### INPUT DATA ###
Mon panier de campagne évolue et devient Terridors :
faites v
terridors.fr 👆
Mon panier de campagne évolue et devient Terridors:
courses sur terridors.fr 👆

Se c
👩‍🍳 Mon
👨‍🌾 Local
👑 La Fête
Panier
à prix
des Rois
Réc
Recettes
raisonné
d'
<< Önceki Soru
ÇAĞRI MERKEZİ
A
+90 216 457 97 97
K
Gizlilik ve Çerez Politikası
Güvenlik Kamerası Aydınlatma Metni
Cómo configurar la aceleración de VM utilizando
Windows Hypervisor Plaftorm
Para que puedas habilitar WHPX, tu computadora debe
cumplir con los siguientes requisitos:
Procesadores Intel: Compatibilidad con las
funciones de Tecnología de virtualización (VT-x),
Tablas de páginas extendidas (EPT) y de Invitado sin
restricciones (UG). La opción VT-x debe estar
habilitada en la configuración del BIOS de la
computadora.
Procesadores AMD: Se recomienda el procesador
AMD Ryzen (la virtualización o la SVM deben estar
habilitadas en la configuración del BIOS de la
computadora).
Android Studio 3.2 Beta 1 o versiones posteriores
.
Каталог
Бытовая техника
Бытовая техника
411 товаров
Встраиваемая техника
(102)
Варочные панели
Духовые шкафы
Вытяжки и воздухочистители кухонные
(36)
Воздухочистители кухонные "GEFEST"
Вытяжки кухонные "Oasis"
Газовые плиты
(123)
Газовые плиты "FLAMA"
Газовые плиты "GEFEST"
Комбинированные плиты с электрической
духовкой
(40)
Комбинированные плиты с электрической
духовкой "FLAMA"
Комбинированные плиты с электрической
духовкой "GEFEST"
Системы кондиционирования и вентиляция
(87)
###
▶ **WHAT YOU ARE ASKED TO DO**: When a line in the records holds the string "Вытяжки", copy that line.

▶ **RESULT FOR THIS EXERCISE**:
Вытяжки и воздухочистители кухонные
Вытяжки кухонные "Oasis"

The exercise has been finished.